Big hardware quotes are hard because you need to have a system to quote, sell, report shipping, record notes and record payments from start to finish.  Some companies have multiple systems that overlap and require dual entry.  Mine does not.  For instance – the POS system I did last week. It handles inventory, sales, ordering, payroll, tax, statistical analysis, and lots of other things.  But, at the end of the day the numbers are duplicated into quick books by accountants. This duplication of effort costs a lot of time and money.

Every point of sale system needs to have the product you are selling in its database. I designed my system in the form of an online store. It handles marketing, communication, payroll, tax, quoting, sales, payments, delivery, notes, and credit card processing.  None of that changes the fact that I had to manually enter every single product.  A time consuming task at the least.  I guess that’s the point. You always have to work to earn a living honestly.

The products I had to enter in addition to the server involved four boxes of cable because the customer needed the ability to run four cables at a time.  He needed equipment to terminate the cables on both ends. He needed a server rack to house the equipment neatly, and lots of patch cables to tie everything into the switch. The formal quote came out to 4k or so. I felt I had done very well considering the verbal quote was higher.

Here is where it gets interesting. This customer presented an American Express and to my surprise my system would not accept it. I had to go get a check which hurt the customers cash flow and caused frustration and embarrassment. I scrambled to get American Express set up. Later when the check cleared I did a quality control check before ordering the equipment. I discovered that the server had no operating system (my supplier said it had one but was mistaken).  I also realized I needed to have another hard drive for data redundancy on the server.

There were inexpensive options available. I could run an operating system I owned on that server. The software vendor requested server 2003 and I have a copy that I use hosting my systems.  Server 2003 can’t be purchased right now. It is more important that the customer own the operating system. I had to quote a copy of server 2008 and another hard drive for a combined total of $1100.

I see a lot of tech companies fix computers using operating systems that are not provided by or paid for by their customers.  This practice forces the customer to come back whenever there are problems.  Without the operating system disk or a valid software license where else can they go?  For this reason I think it is unethical to place software the customer does not own on their system.  Several years back I vowed I would never do that to anyone.  I have held true to that standard.  Most customers don’t realize that situation exists.  So when I sell them an operating system they think they are paying too much and I am giving them a bad deal.  In reality – I am really doing them a favor.

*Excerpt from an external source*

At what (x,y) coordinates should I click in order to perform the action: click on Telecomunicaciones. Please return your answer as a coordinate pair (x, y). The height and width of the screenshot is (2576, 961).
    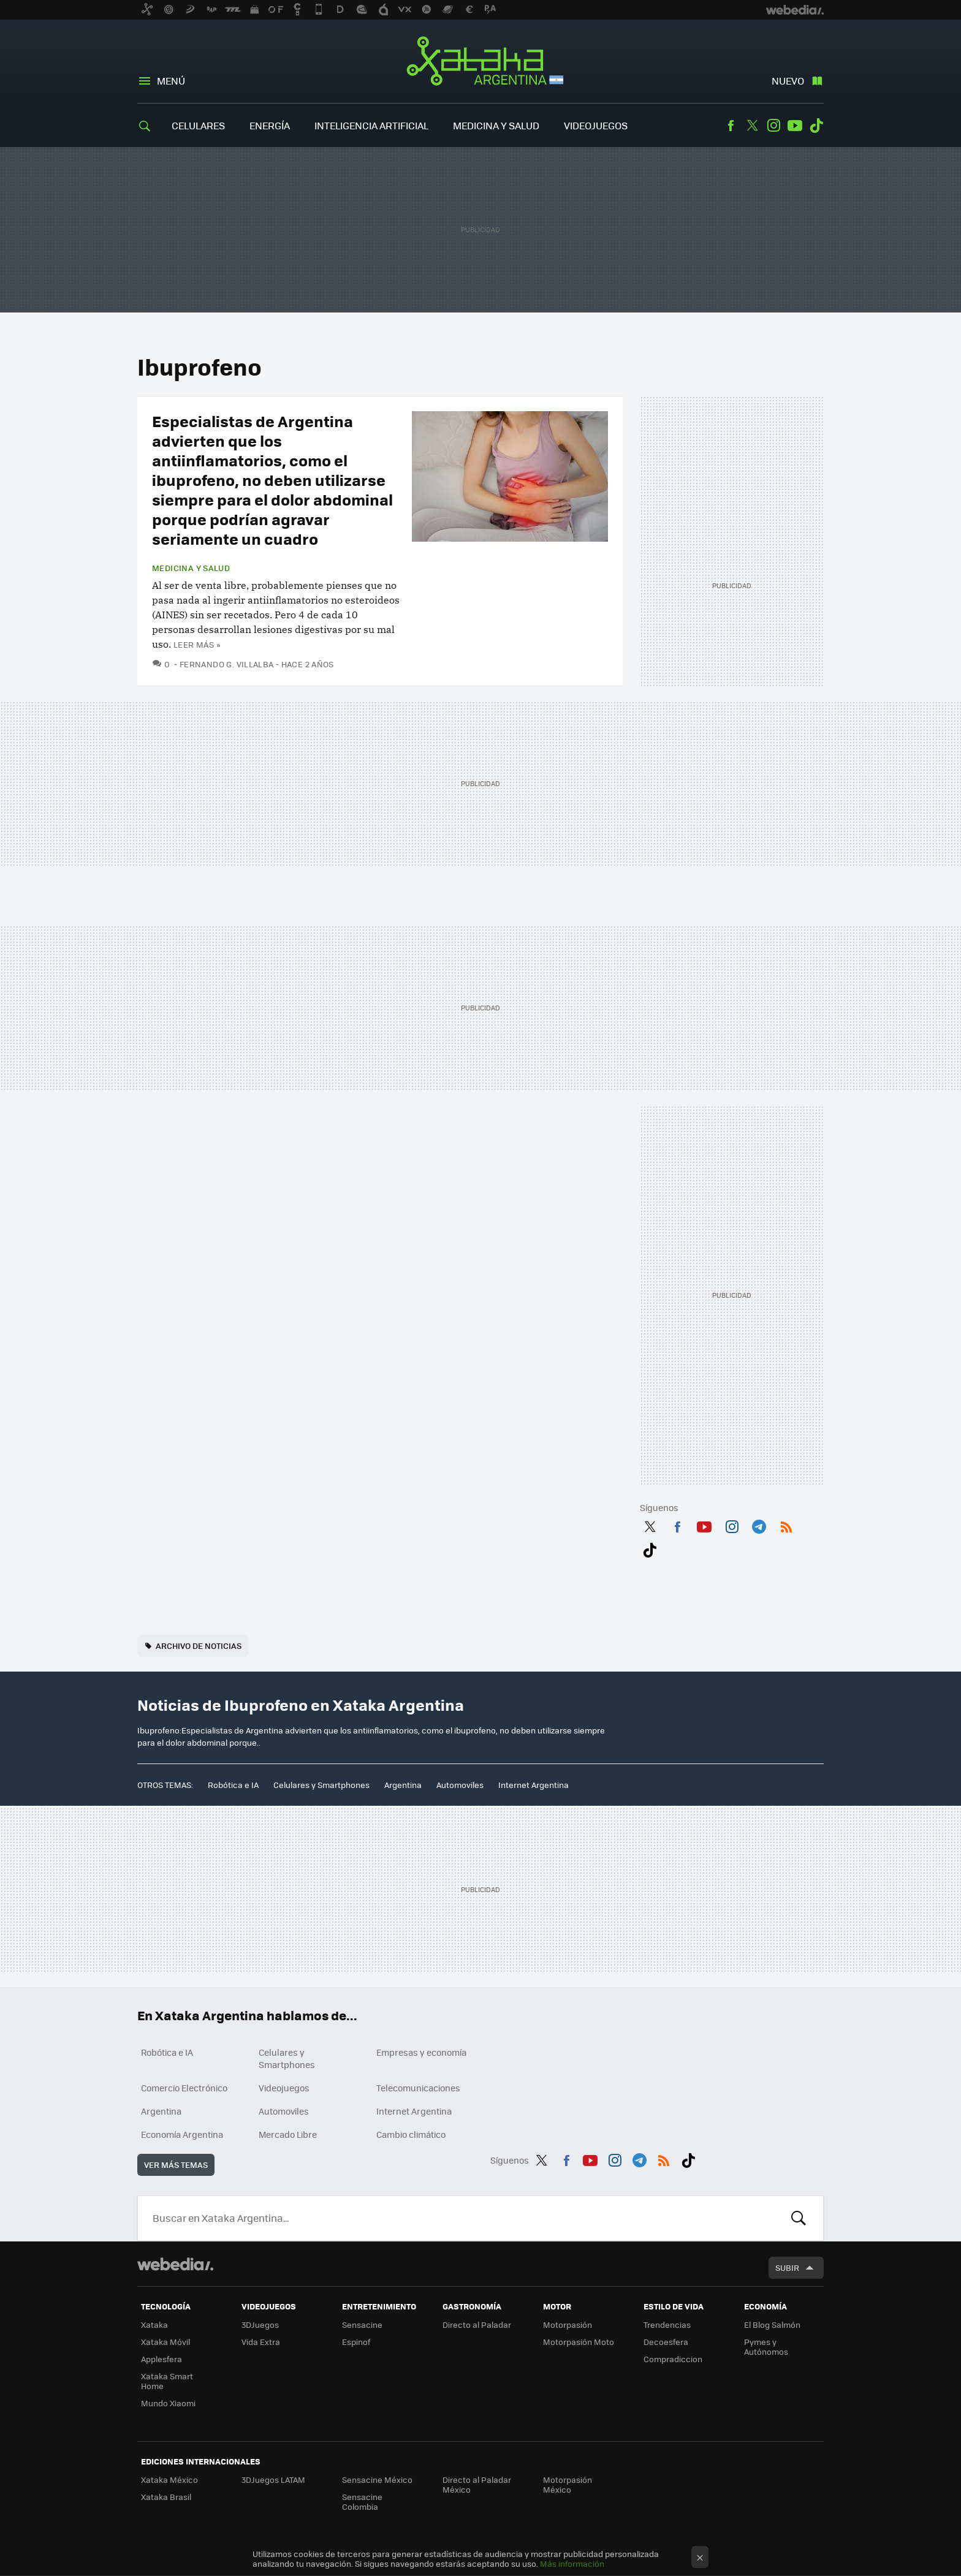
    Looking at the image, I should click on (418, 2088).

Unfortunately for me and my customer server operating systems go for $800 and up.  Server hard drives go for $250.  After successfully setting up American Express I ran the additional purchase on the customers American Express Card.  When the payment clears the bank the order will go out.  2 days later the product will be delivered.  Then I will go on site to install. That is quality time with the customer. Time with the customer is a priceless opportunity to deliver the best customer service and experience humanely possible.